NHT's $24b housing plan - $7.8B to fund 2,000 new homes this year
Dionne Rose, Business Reporter
THE GOVERNMENT-OWNED National Housing Trust (NHT) plans to spend some $24 billion in the 2010-2011 financial year starting in April to provide housing solutions and other benefits for its contributors, including a projected $7.8 billion expenditure on 2,000 new homes.
The plan outlined to
Wednesday Business
by NHT Chairman Howard Mitchell would eclipse by close to 30 per cent the $18.5 billion the agency is targeting to spend this fiscal year ending in March, and exceed contributions for the coming year by a whopping 52 per cent.
The $18.5 billion the Trust is projecting to spend this year, Mitchell said, represents 117 per cent of contributions collected.
The total annual expenditure, the NHT chairman has pointed out, includes new housing completions, mortgages and other benefits.
The 2,000 starter housing solutions to go to market in the coming year span several parishes, including 400 units at Perth in Manchester, 400 units already announced for New Longville Park in Clarendon and 206 at Twickenham Park in St Catherine.
In St Thomas, the NHT plans to roll out 153 housing solutions at Creighton Hall, while in St James, 148 units are planned for an expansion of a project started by the Trust at Providence, near Montego Bay. Trelawny is expected to be the location for 138 sugar housing units earmarked for Hampden.
More access for contributors
Other units are planned for Cherry Gardens and Paddington Terrace in upper St Andrew, Orange Grove in St Catherine, and Bushy Park in Clarendon, which are being developed in partnership with the National Housing Agency.
Meanwhile, Mitchell said new initiatives announced to come on stream by April will make housing benefits more accessible to a larger group of contributors. The measures are the share equity proposal and the application of contributions towards the deposit of prospective applicants.
The share equity arrangement will allow a borrower to share equity in a house with the NHT, with the borrower being allowed to buy out the Trust's stake at anytime.
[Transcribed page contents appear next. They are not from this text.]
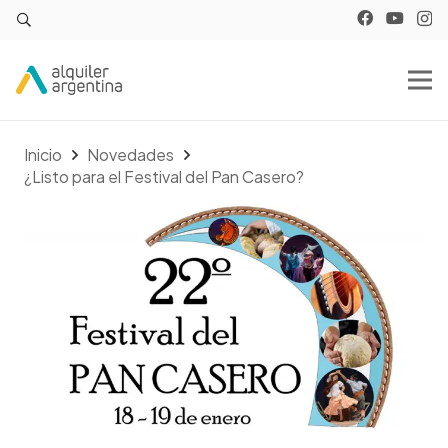
Inicio
Novedades
¿Listo para el Festival del Pan Casero?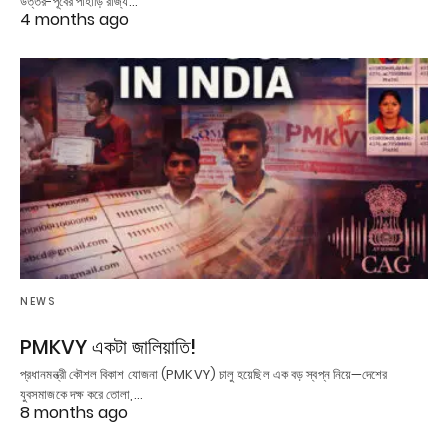
উত্তর-পূর্বের পাহাড়ি রাজ্য…
4 months ago
NEWS
PMKVY একটা জালিয়াতি!
প্রধানমন্ত্রী কৌশল বিকাশ যোজনা (PMKVY) চালু হয়েছিল এক বড় স্বপ্ন নিয়ে—দেশের
যুবসমাজকে দক্ষ করে তোলা,…
8 months ago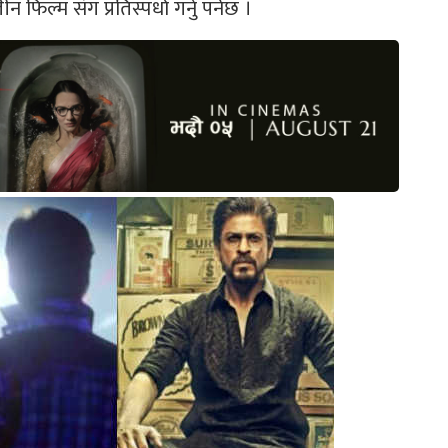
ल्म संग प्रतिस्पर्धा गर्नु पर्नेछ ।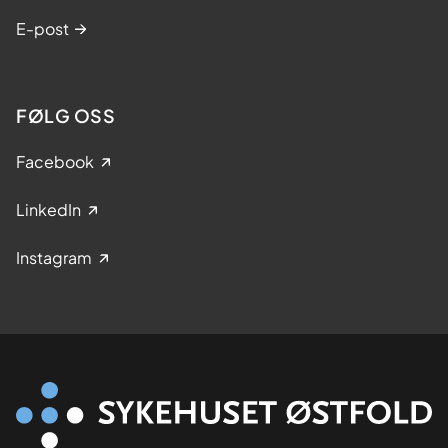
E-post
FØLG OSS
Facebook
LinkedIn
Instagram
The other initiative will see the NHT using prospective applicants' contributions toward a deposit to acquire a home.
Last September, the NHT had announced a five-prong policy initiative to make it easier for contributors to afford houses and lots made available by the entity. Three of these - a short-term lease, combined mortgage arrangement and extended loan-term facility - took effect last year.
Earl Samuels, the NHT's outgoing managing director, told
Wednesday Business
in an interview months ago that the new initiatives would not burden the agency's balance sheet.
He had said at the time, a 10 per cent cap would be placed on its scheme units that would be allocated under these programmes.
The NHT reported a deficit of some $321.5 million at the end of its financial year to March 2008, but rebounded last year to show a surplus of over $1.8 billion, an increase of 28 per cent more than the previous year.
Mitchell said last month that at the end of this financial year, the agency would post an operating surplus of $1.58 billion.
"All of this speaks to the health of the organisation and to the effort the Trust makes to manage contributors' funds wisely," he said.